I’ve had ups and downs with it, sometimes I got along fine, at other times it got so bad I had to tie a ribbon to my car door because I couldn’t open it with my fingers – had to thread my arm in through the looped ribbon to open the door!
Right now I’m in remission because of the new drugs that I’ve been lucky enough to access, so I’m now just contending with decades of permanently degraded joints.
It’s hard for people who know me now to imagine how unwell I used to be.
So, while I do good work, the speed is not commercial. I’ve always picked up my skills by osmosis. One of my students recently saw my hands and was shocked. She wanted to know if they got like that through jewellery-making! I had to re-assure her. Actually, if anything, doing jewellery has helped me to keep fitness in my hands and arms.
I was making an item recently and joking that it wouldn’t need any repair work till after I retire.
Then I skipped to thinking about retirement: will I keep working at 58, at 65?
Most jewellers have eye problems too. Now I have glasses on most of the time, and I wear magnifying glasses for fine work as well, my eyes are certainly not improving!
What I see for the future is still in development. I’m not even a year and a half into this business, teaching my 6th term. It has grown organically – people are coming back for more. I see it becoming a bit larger, taking on more students. I might need a new space, more oriented to the public, less hidden away. It is vague at this point, I need to crunch some numbers.
Best part of my work? I love helping people make their wedding rings, it’s my favorite part of my practice – so fascinating.
You spend a few hours with people you don’t know, quickly establish rapport and you find out how they met, all the wedding details. I get to help them make rings that (hopefully) they will wear for 50 years or more.
We do it in two half days. It’s quite intense, if the student is right handed they need to use the left arm a lot more than they might in day-to-day activities, it’s a bit of a surprise workout.
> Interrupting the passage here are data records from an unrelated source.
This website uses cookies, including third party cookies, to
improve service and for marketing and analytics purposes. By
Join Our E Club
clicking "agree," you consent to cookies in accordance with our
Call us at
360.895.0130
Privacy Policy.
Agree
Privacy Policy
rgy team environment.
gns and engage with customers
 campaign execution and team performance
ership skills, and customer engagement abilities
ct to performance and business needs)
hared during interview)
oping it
I show them through the steps, I help them make a silver ring first, so that when they use platinum or gold, they are feeling better about their skills, comfortable with tools.
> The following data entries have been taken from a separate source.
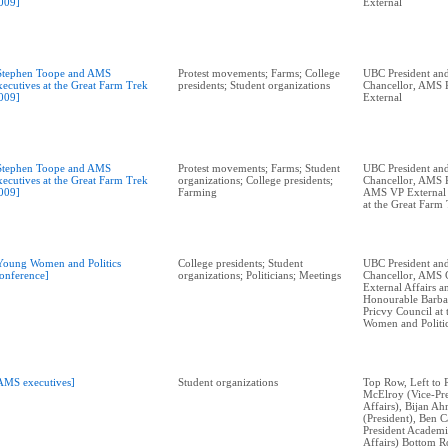
009]
External
Stephen Toope and AMS
Protest movements; Farms; College
UBC President and
xecutives at the Great Farm Trek
presidents; Student organizations
Chancellor, AMS P
009]
External
Stephen Toope and AMS
Protest movements; Farms; Student
UBC President and
xecutives at the Great Farm Trek
organizations; College presidents;
Chancellor, AMS P
009]
Farming
AMS VP External A
at the Great Farm
Young Women and Politics
College presidents; Student
UBC President and
onference]
organizations; Politicians; Meetings
Chancellor, AMS 
External Affairs 
Honourable Barba
Pricvy Council at
Women and Politi
AMS executives]
Student organizations
Top Row, Left to 
McElroy (Vice-Pre
Affairs), Bijan A
(President), Ben C
President Academi
Affairs) Bottom Ro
And we don’t learn the full set of jewellery skills, we are focused on making the rings only. Not everyone wants to do the soldering either, but I’m happy to do it for them, help get things right.
I exhibited a lot when I was a newly emerging artist, but I’m now more interested in making work for people, because there is an end user, and it is great to connect with the client, being able to customize a piece to a person.
With the teaching, I get intense satisfaction from helping people learn. Some of the challenges I face are, given the diversity of my students, it can be hard to maintain class cohesion sometimes.
The fluctuating price of gold can also be hard to explain to my wedding ring people – it changes alongside world events and you have to quote people a range of prices until the day you buy it. And sometimes it’s hard seeing something you’ve made with care treated roughly, a bit destroyed by use, but that doesn’t happen very much.
My career regret is that I wasn’t able to work for more experienced goldsmiths early in my career. It was beyond my control because of the arthritis, but I still think about it.
I would have liked to gained knowledge more quickly (and more directly) – fast tracked myself a bit.
However, over the course of my career I have learned a lot about what it takes to be in the arts – you need to be resilient, to bounce back a lot. I’ve recently heard Noni Hazelhurst say on the radio that artists need to be tough, kind and good communicators.
And it is so true. There’s so much cheap work in the arts, it’s so hard to ask for a fair price. You need to be resilient enough to stand up for what you know you’re worth, stand by something that you put months of work into. And you need to find your community: I believe there’s a lot of strength in unity for artists.